A partir da eleição de Rouhani, Obama compreendeu, em primeiro lugar, que existia na opinião pública iraniana um estado de espírito favorável ao acordo e que a linha dura do regime, avessa a qualquer tipo de concessão no que diz respeito ao programa nuclear, poderia ser isolada. Em segundo, entendeu que, ao se opor ao acordo, os republicanos cavalgavam um cavalo cansado: os americanos estão fartos das complicações do Oriente Médio depois das invasões do Iraque e do Afeganistão e não se oporiam à normalização das relações. Em terceiro, é cada vez mais difícil esconder da opinião pública dos EUA o fato de que ninguém desrespeita mais os direitos humanos e de minorias no Oriente Médio do que alguns dos maiores aliados do país, como a Arábia Saudita e o Egito, e que Israel, sob o governo Netanyahu, não está seriamente empenhada na resolução do conflito com os palestinos.
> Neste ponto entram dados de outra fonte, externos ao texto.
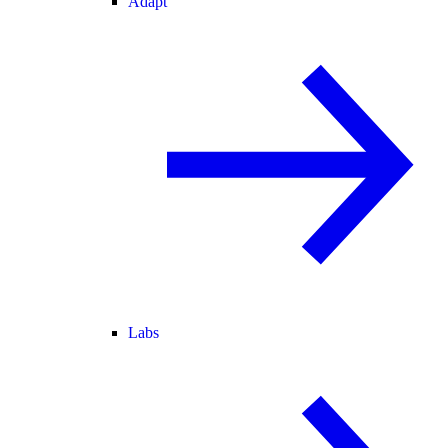
Adapt
Labs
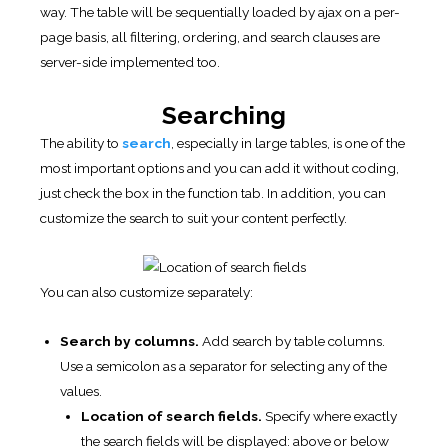
way. The table will be sequentially loaded by ajax on a per-
page basis, all filtering, ordering, and search clauses are
server-side implemented too.
Searching
The ability to
search
, especially in large tables, is one of the
most important options and you can add it without coding,
just check the box in the function tab. In addition, you can
customize the search to suit your content perfectly.
You can also customize separately:
Search by columns.
Add search by table columns.
Use a semicolon as a separator for selecting any of the
values.
Location of search fields.
Specify where exactly
the search fields will be displayed: above or below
Por último, União Europeia, Rússia e China, cada um por suas próprias razões, têm pressa em integrar o Irã a suas redes de relações comerciais, diplomáticas e militares.
5) O que prevê o acordo?
O Irã entregará todo o seu urânio enriquecido a mais de 3% a 5% em "caução" (guarda) a um país estrangeiro, fechará mais de dois terços de suas centrífugas (equipamentos de alta tecnologia utilizados para enriquecer urânio) e suspenderá o enriquecimento por 10 anos.
Não serão construídas novas centrífugas por 15 anos. Os iranianos desmantelarão o reator de Arak, que pode produzir plutônio, também utilizado em armas nucleares. Estados Unidos e União Europeia suspenderão a aplicação de todas as sanções econômicas e financeiras contra o Irã assim que a Agência Internacional de Energia Atômica (Aiea) verificar a aplicação das medidas anteriores.